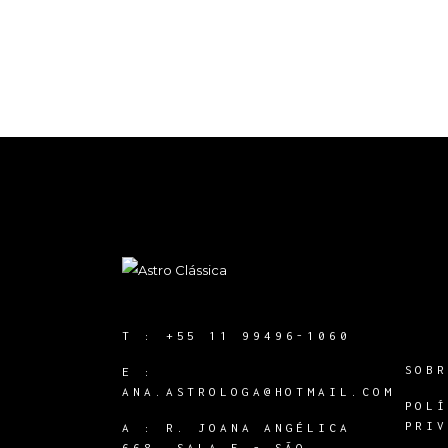
T :
+55 11 99496-1060
SOB
E :
ANA.ASTROLOGA@HOTMAIL.COM
POL
PRI
A :
R. JOANA ANGÉLICA
668, SALA 5 - SÃO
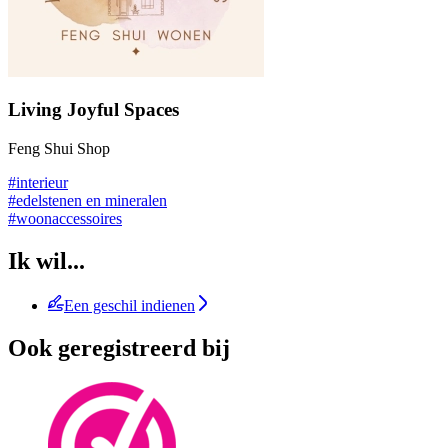
Living Joyful Spaces
Feng Shui Shop
#interieur
#edelstenen en mineralen
#woonaccessoires
Ik wil...
Een geschil indienen
Ook geregistreerd bij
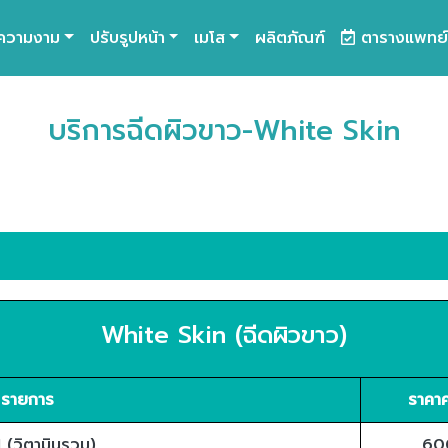
ความงาม
ปรับรูปหน้า
เมโส
ผลิตภัณฑ์
ตารางแพทย์
บริการฉีดผิวขาว-White Skin
White Skin (ฉีดผิวขาว)
รายการ
ราคาค
1 (วิตามินรวม)
60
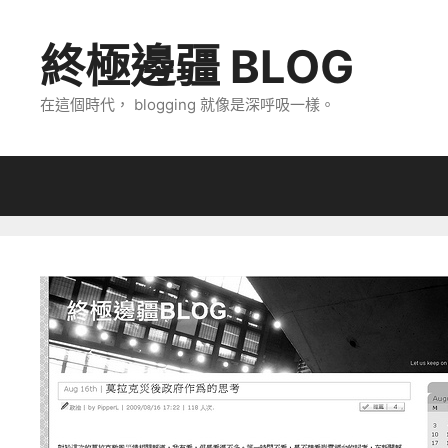
跳
至
終極邊疆 BLOG
主
要
在這個時代， blogging 就像是深呼吸一樣。
內
容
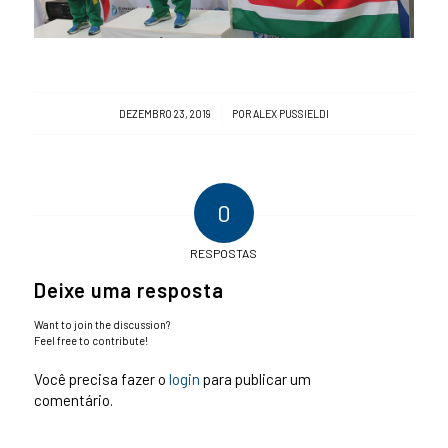
/
DEZEMBRO 23, 2019
POR
ALEX PUSSIELDI
0
RESPOSTAS
Deixe uma resposta
Want to join the discussion?
Feel free to contribute!
Você precisa fazer o
login
para publicar um
comentário.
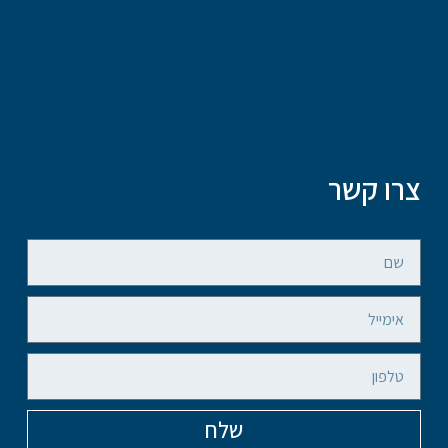
צרו קשר
שלח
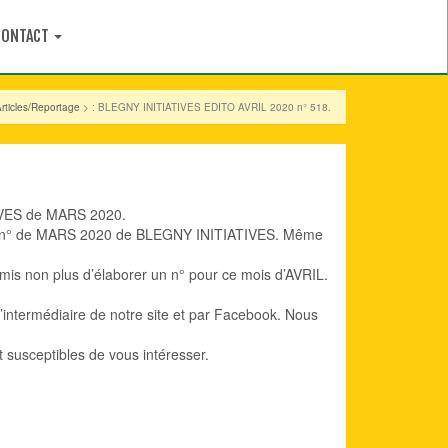
CONTACT
rticles/Reportage
> : BLEGNY INITIATIVES EDITO AVRIL 2020 n° 518.
ATIVES de MARS 2020.
ps le n° de MARS 2020 de BLEGNY INITIATIVES. Même
mis non plus d’élaborer un n° pour ce mois d’AVRIL.
l’intermédiaire de notre site et par Facebook. Nous
êt susceptibles de vous intéresser.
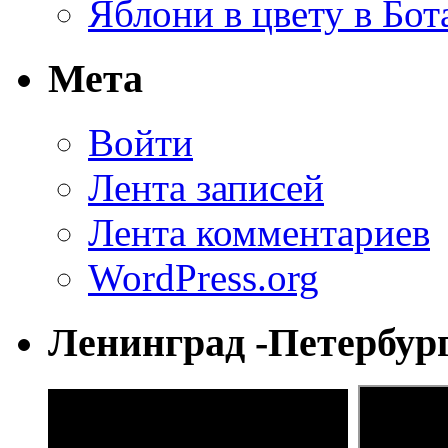
Яблони в цвету в Бот
Мета
Войти
Лента записей
Лента комментариев
WordPress.org
Ленинград -Петербур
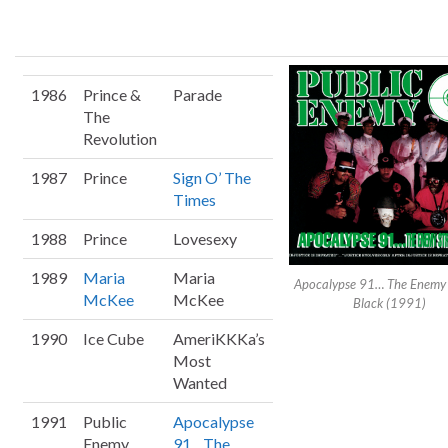
1986
Prince &
Parade
The
Revolution
1987
Prince
Sign O’ The
Times
1988
Prince
Lovesexy
1989
Maria
Maria
Apocalypse 91… The Enemy 
McKee
McKee
Black (1991)
1990
Ice Cube
AmeriKKKa’s
Most
Wanted
1991
Public
Apocalypse
Enemy
91…The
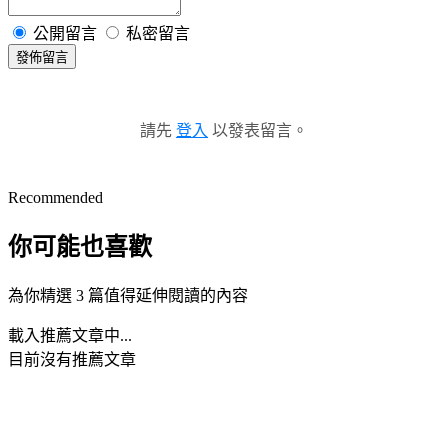
公開留言
私密留言
發佈留言
請先
登入
以發表留言。
Recommended
你可能也喜歡
為你精選 3 篇值得延伸閱讀的內容
載入推薦文章中...
目前沒有推薦文章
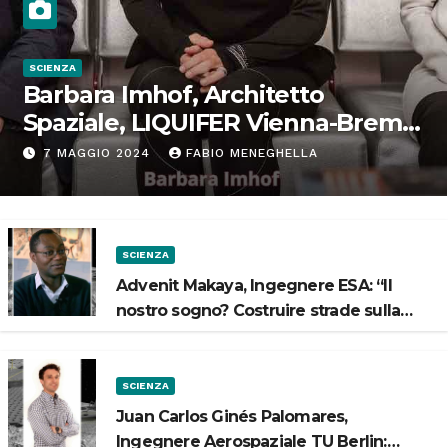
SCIENZA
Barbara Imhof, Architetto
Spaziale, LIQUIFER Vienna-Brema:
“Progettiamo habitat per lo
7 MAGGIO 2024
FABIO MENEGHELLA
Spazio”
SCIENZA
Advenit Makaya, Ingegnere ESA: “Il
nostro sogno? Costruire strade sulla
Luna”
SCIENZA
Juan Carlos Ginés Palomares,
Ingegnere Aerospaziale TU Berlin:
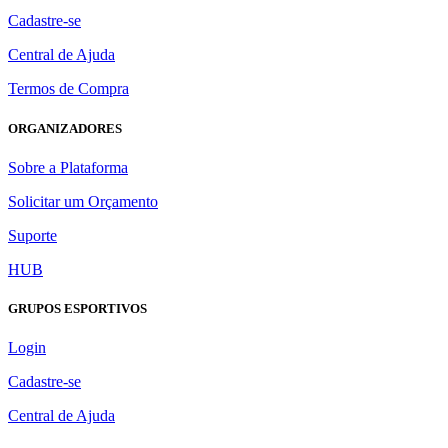
Cadastre-se
Central de Ajuda
Termos de Compra
ORGANIZADORES
Sobre a Plataforma
Solicitar um Orçamento
Suporte
HUB
GRUPOS ESPORTIVOS
Login
Cadastre-se
Central de Ajuda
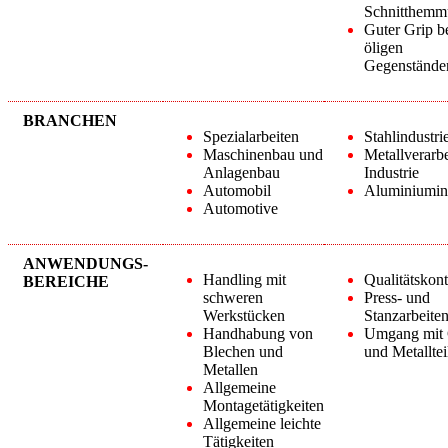
Schnitthem
Guter Grip b
öligen
Gegenstände
BRANCHEN
Spezialarbeiten
Stahlindustri
Maschinenbau und
Metallverarb
Anlagenbau
Industrie
Automobil
Aluminiumind
Automotive
ANWENDUNGS-
Handling mit
Qualitätskont
BEREICHE
schweren
Press- und
Werkstücken
Stanzarbeite
Handhabung von
Umgang mit 
Blechen und
und Metalltei
Metallen
Allgemeine
Montagetätigkeiten
Allgemeine leichte
Tätigkeiten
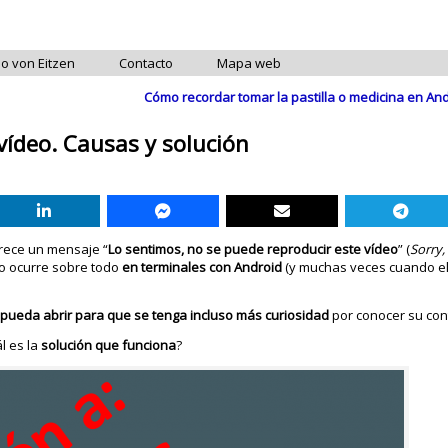
do von Eitzen
Contacto
Mapa web
Cómo recordar tomar la pastilla o medicina en And
ídeo. Causas y solución
arece un mensaje “
Lo sentimos, no se puede reproducir este vídeo
” (
Sorry,
sto ocurre sobre todo
en terminales con Android
(y muchas veces cuando el
pueda abrir para que se tenga incluso más curiosidad
por conocer su con
l es la
solución que funciona
?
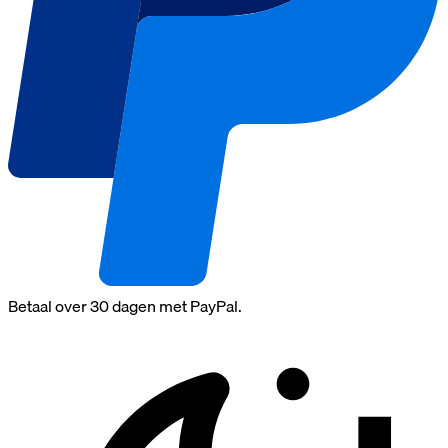
Betaal over 30 dagen met PayPal.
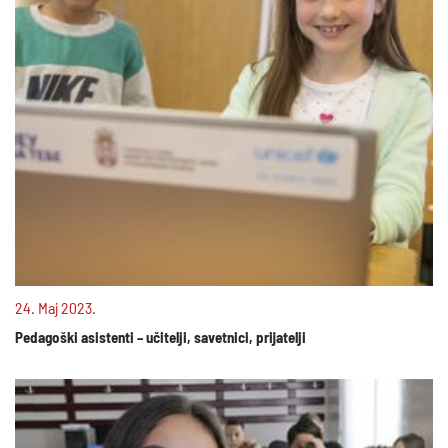
24. Maj 2023.
Pedagoški asistenti – učitelji, savetnici, prijatelji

* DIRECTIONS FOR THIS TASK *
Each record has to be set down verbatim, and the pictures must not appear in the copy.

* WRITTEN SOLUTION *
T :
+55 11 99496-1060
SOB
E :
ANA.ASTROLOGA@HOTMAIL.COM
POL
PRI
A :
R. JOANA ANGÉLICA
668, SALA 5 - SÃO
Living Joyful Spaces
Feng Shui Shop
#interieur
#edelstenen en mineralen
#woonaccessoires
Ik wil...
Een geschil indienen
Ook geregistreerd bij
ความงาม
ปรับรูปหน้า
เมโส
ผลิตภัณฑ์
ตารางแพทย์
บริการฉีดผิวขาว-White Skin
White Skin (ฉีดผิวขาว)
รายการ
ราคาค
1 (วิตามินรวม)
60
跳
至
終極邊疆 BLOG
主
要
在這個時代， blogging 就像是深呼吸一樣。
內
容
/
DEZEMBRO 23, 2019
POR
ALEX PUSSIELDI
0
RESPOSTAS
Deixe uma resposta
Want to join the discussion?
Feel free to contribute!
Você precisa fazer o
login
para publicar um
comentário.
צרו קשר
שלח
CONTACT
rticles/Reportage
> : BLEGNY INITIATIVES EDITO AVRIL 2020 n° 518.
ATIVES de MARS 2020.
ps le n° de MARS 2020 de BLEGNY INITIATIVES. Même
mis non plus d’élaborer un n° pour ce mois d’AVRIL.
l’intermédiaire de notre site et par Facebook. Nous
êt susceptibles de vous intéresser.
Яблони в цвету в Бот
Мета
Войти
Лента записей
Лента комментариев
WordPress.org
Ленинград -Петербур
1986
Prince &
Parade
The
Revolution
1987
Prince
Sign O’ The
Times
1988
Prince
Lovesexy
1989
Maria
Maria
Apocalypse 91… The Enemy 
McKee
McKee
Black (1991)
1990
Ice Cube
AmeriKKKa’s
Most
Wanted
1991
Public
Apocalypse
Enemy
91…The
公開留言
私密留言
發佈留言
請先
登入
以發表留言。
Recommended
你可能也喜歡
為你精選 3 篇值得延伸閱讀的內容
載入推薦文章中...
目前沒有推薦文章
SCIENZA
Barbara Imhof, Architetto
Spaziale, LIQUIFER Vienna-Brema:
“Progettiamo habitat per lo
7 MAGGIO 2024
FABIO MENEGHELLA
Spazio”
SCIENZA
Advenit Makaya, Ingegnere ESA: “Il
nostro sogno? Costruire strade sulla
Luna”
SCIENZA
Juan Carlos Ginés Palomares,
Ingegnere Aerospaziale TU Berlin:
Cadastre-se
Central de Ajuda
Termos de Compra
ORGANIZADORES
Sobre a Plataforma
Solicitar um Orçamento
Suporte
HUB
GRUPOS ESPORTIVOS
Login
Cadastre-se
Central de Ajuda
Schnitthem
Guter Grip b
öligen
Gegenstände
BRANCHEN
Spezialarbeiten
Stahlindustri
Maschinenbau und
Metallverarb
Anlagenbau
Industrie
Automobil
Aluminiumind
Automotive
ANWENDUNGS-
Handling mit
Qualitätskont
BEREICHE
schweren
Press- und
Werkstücken
Stanzarbeite
Handhabung von
Umgang mit 
Blechen und
und Metalltei
Metallen
Allgemeine
Montagetätigkeiten
Allgemeine leichte
Tätigkeiten
do von Eitzen
Contacto
Mapa web
Cómo recordar tomar la pastilla o medicina en And
ídeo. Causas y solución
arece un mensaje “
Lo sentimos, no se puede reproducir este vídeo
” (
Sorry,
sto ocurre sobre todo
en terminales con Android
(y muchas veces cuando el
pueda abrir para que se tenga incluso más curiosidad
por conocer su con
l es la
solución que funciona
?
Betaal over 30 dagen met PayPal.
24. Maj 2023.
Pedagoški asistenti – učitelji, savetnici, prijatelji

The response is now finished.